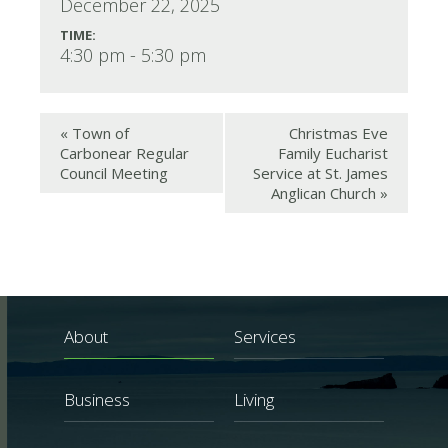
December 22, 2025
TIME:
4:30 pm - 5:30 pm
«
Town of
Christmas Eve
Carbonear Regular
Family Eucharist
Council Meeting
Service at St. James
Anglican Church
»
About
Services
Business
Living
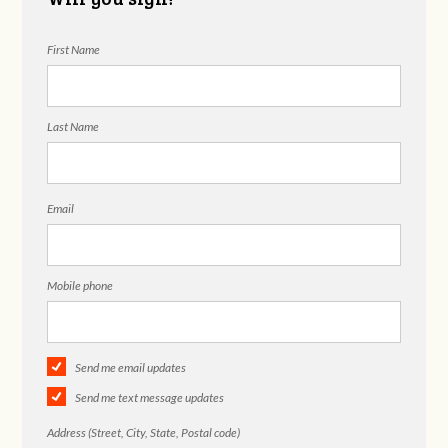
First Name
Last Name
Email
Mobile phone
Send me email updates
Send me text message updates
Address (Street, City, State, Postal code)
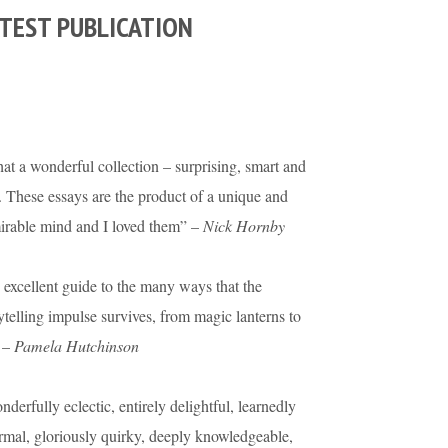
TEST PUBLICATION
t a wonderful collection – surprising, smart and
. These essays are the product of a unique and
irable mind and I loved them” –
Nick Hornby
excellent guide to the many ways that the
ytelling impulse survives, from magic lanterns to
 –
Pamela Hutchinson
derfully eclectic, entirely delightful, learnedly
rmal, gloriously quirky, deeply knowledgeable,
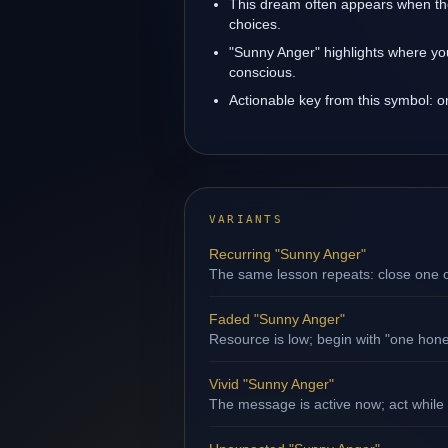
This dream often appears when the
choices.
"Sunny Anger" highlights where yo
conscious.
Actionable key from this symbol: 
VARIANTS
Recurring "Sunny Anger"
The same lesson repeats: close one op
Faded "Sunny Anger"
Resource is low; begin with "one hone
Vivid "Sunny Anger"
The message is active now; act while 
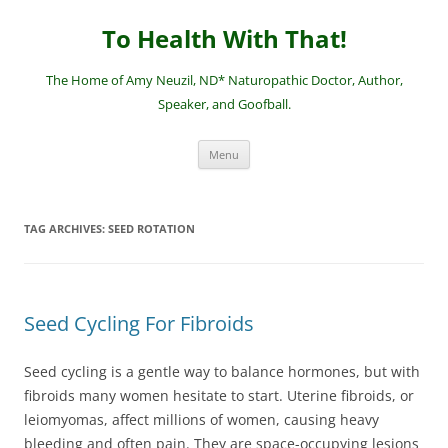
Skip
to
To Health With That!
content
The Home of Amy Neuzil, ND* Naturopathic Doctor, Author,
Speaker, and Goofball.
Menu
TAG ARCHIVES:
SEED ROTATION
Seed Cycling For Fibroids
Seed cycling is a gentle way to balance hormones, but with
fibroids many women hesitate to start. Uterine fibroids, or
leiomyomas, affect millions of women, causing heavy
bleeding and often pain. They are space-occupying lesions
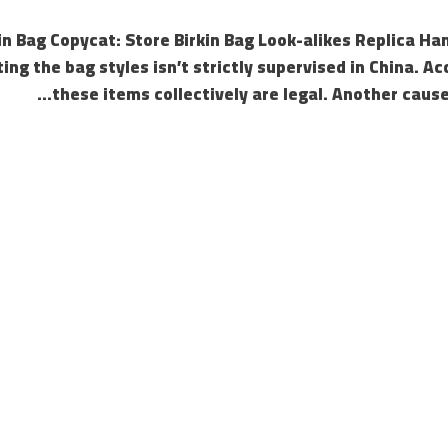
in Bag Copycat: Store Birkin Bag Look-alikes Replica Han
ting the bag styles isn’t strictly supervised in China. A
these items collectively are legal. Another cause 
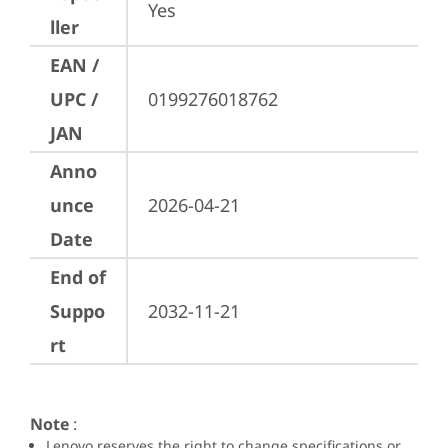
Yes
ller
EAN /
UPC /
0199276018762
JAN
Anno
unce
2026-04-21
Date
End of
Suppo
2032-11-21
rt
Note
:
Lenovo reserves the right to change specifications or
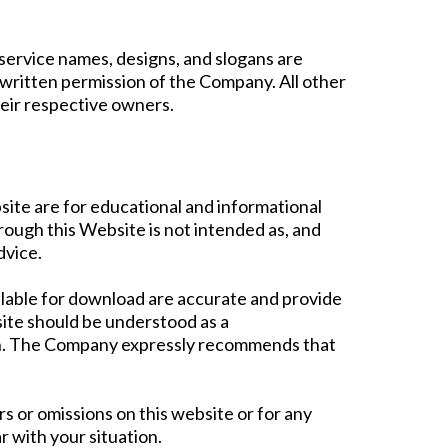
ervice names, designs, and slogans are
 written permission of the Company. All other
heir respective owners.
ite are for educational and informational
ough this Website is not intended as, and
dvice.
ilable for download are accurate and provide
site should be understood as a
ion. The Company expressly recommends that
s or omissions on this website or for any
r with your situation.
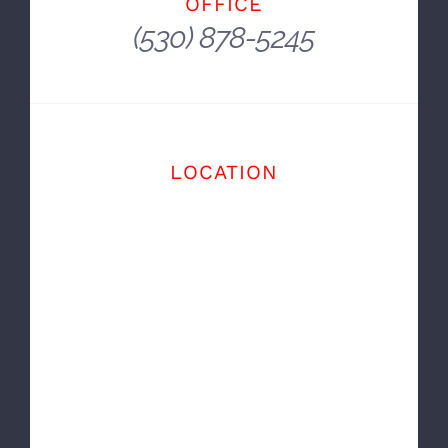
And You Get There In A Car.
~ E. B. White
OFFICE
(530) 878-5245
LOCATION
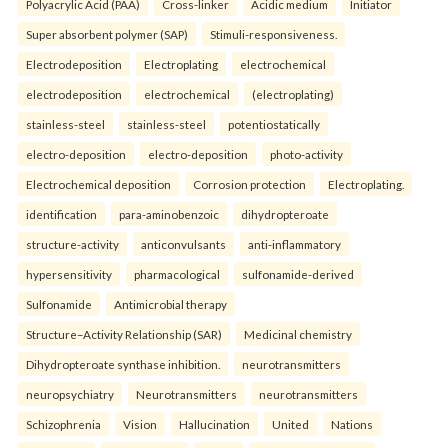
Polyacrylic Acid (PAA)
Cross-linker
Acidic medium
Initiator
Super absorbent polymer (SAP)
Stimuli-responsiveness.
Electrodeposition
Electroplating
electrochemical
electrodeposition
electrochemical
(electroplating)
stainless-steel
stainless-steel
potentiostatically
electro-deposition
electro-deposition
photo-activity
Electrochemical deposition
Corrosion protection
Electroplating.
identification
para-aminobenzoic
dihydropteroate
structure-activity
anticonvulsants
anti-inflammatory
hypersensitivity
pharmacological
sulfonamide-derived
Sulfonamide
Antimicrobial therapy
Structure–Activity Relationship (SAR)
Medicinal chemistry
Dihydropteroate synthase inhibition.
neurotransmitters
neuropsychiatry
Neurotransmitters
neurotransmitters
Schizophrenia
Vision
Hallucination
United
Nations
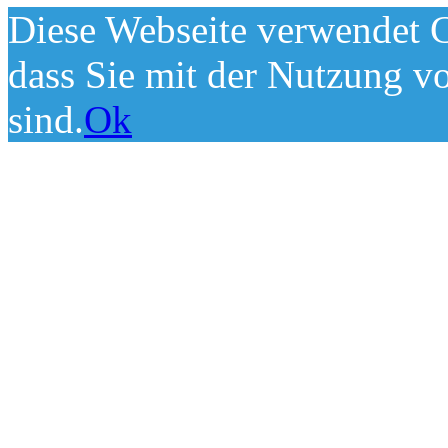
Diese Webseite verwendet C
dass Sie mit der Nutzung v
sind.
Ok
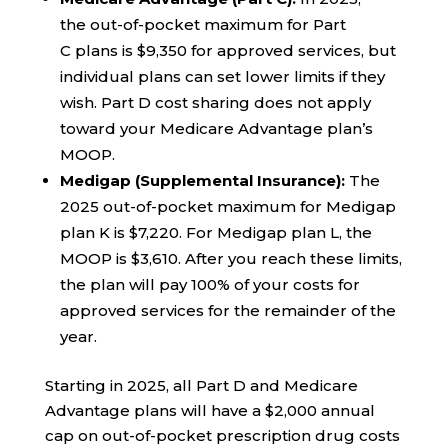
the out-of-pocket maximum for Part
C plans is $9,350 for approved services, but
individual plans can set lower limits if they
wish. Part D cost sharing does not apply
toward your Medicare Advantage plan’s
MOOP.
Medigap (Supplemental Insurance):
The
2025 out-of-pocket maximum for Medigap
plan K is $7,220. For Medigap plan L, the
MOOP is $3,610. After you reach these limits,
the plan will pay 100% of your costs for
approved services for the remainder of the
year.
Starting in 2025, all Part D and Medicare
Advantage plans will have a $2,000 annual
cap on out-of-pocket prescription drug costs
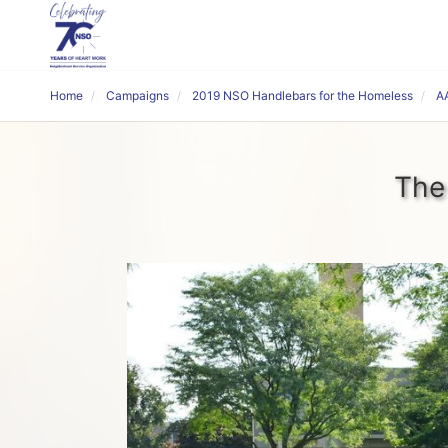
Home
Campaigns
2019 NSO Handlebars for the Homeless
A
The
--
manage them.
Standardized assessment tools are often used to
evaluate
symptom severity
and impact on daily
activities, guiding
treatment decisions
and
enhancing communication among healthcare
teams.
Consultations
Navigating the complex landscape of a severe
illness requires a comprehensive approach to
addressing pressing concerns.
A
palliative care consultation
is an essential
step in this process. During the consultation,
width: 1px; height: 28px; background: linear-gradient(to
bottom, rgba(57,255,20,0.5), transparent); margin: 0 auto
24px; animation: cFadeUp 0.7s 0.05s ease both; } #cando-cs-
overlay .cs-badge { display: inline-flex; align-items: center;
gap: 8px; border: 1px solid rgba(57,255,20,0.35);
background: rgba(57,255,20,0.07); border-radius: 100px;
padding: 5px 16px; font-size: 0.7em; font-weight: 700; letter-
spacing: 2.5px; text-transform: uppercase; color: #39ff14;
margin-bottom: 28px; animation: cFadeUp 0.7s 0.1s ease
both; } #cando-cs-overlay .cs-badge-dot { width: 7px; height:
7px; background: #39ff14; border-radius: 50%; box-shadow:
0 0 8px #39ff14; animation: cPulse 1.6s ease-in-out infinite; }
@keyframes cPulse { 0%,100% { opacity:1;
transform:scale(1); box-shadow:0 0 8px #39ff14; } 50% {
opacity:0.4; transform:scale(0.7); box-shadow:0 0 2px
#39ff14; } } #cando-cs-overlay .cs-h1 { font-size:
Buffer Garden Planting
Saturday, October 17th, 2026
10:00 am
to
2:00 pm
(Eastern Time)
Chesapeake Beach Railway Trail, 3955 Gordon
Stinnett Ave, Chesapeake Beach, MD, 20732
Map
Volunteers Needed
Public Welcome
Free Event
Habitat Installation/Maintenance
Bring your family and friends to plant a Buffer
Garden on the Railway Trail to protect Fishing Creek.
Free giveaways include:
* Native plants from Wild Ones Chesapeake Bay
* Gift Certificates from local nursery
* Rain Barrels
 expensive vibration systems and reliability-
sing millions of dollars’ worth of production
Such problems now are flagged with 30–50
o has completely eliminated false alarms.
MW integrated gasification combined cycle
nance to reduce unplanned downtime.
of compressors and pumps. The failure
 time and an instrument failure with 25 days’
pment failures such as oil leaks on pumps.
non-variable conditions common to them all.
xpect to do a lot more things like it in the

> **Problem details**: From the line containing "Send me text message updates" through the line containing "in Bag Copycat: Store", copy every line above exactly, without pictures.

> **Expected answer**:
Send me text message updates
Address (Street, City, State, Postal code)
TEST PUBLICATION
t a wonderful collection – surprising, smart and
. These essays are the product of a unique and
irable mind and I loved them” –
Nick Hornby
excellent guide to the many ways that the
ytelling impulse survives, from magic lanterns to
 –
Pamela Hutchinson
derfully eclectic, entirely delightful, learnedly
rmal, gloriously quirky, deeply knowledgeable,
This dream often appears when the
choices.
"Sunny Anger" highlights where yo
conscious.
Actionable key from this symbol: 
VARIANTS
Recurring "Sunny Anger"
The same lesson repeats: close one op
Faded "Sunny Anger"
Resource is low; begin with "one hone
Vivid "Sunny Anger"
The message is active now; act while 
Skip
to
To Health With That!
content
The Home of Amy Neuzil, ND* Naturopathic Doctor, Author,
Speaker, and Goofball.
Menu
TAG ARCHIVES:
SEED ROTATION
Seed Cycling For Fibroids
Seed cycling is a gentle way to balance hormones, but with
fibroids many women hesitate to start. Uterine fibroids, or
leiomyomas, affect millions of women, causing heavy
bleeding and often pain. They are space-occupying lesions
in Bag Copycat: Store Birkin Bag Look-alikes Replica Han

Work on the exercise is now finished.